Wang Haiyan, Han Guoqiang, Zhang Bin, Tao Guihua, Cai Hongmin
IEEE Trans Image Process. 2021;30:8396-8409. doi: 10.1109/TIP.2021.3114995. Epub 2021 Oct 7.
Multi-view clustering aims to partition objects into potential categories by utilizing cross-view information. One of the core issues is to sufficiently leverage different views to learn a latent subspace, within which the clustering task is performed. Recently, it has been shown that representing the multi-view data by a tensor and then learning a latent self-expressive tensor is effective. However, early works mainly focus on learning essential tensor representation from multi-view data and the resulted affinity matrix is considered as a byproduct or is computed by a simple average in Euclidean space, thereby destroying the intrinsic clustering structure. To that end, here we proposed a novel multi-view clustering method to directly learn a well-structured affinity matrix driven by the clustering task on Grassmann manifold. Specifically, we firstly employed a tensor learning model to unify multiple feature spaces into a latent low-rank tensor space. Then each individual view was merged on Grassmann manifold to obtain both an integrative subspace and a consensus affinity matrix, driven by clustering task. The two parts are modeled by a unified objective function and optimized jointly to mine a decomposable affinity matrix. Extensive experiments on eight real-world datasets show that our method achieves superior performances over other popular methods.
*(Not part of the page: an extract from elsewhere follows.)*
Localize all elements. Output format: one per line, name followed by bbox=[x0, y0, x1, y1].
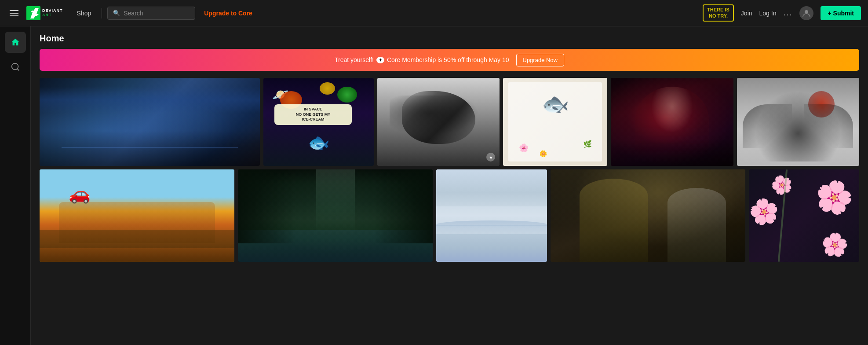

多视图聚类旨在通过利用跨视图信息将对象划分为潜在类别。核心问题之一是充分利用不同视图来学习一个潜在子空间,并在该子空间内执行聚类任务。最近,研究表明通过张量表示多视图数据,然后学习潜在的自表达张量是有效的。然而,早期的工作主要集中在从多视图数据中学习基本的张量表示,并且得到的亲和矩阵被视为副产品,或者是通过欧几里得空间中的简单平均来计算,从而破坏了内在的聚类结构。为此,我们提出了一种新颖的多视图聚类方法,直接在格拉斯曼流形上学习由聚类任务驱动的结构良好的亲和矩阵。具体来说,我们首先使用张量学习模型将多个特征空间统一到一个潜在的低秩张量空间中。然后,在格拉斯曼流形上合并每个单独的视图,以获得一个综合子空间和一个由聚类任务驱动的共识亲和矩阵。这两部分由一个统一的目标函数建模并联合优化,以挖掘一个可分解的亲和矩阵。在八个真实世界数据集上进行的大量实验表明,我们的方法比其他流行方法具有更优的性能。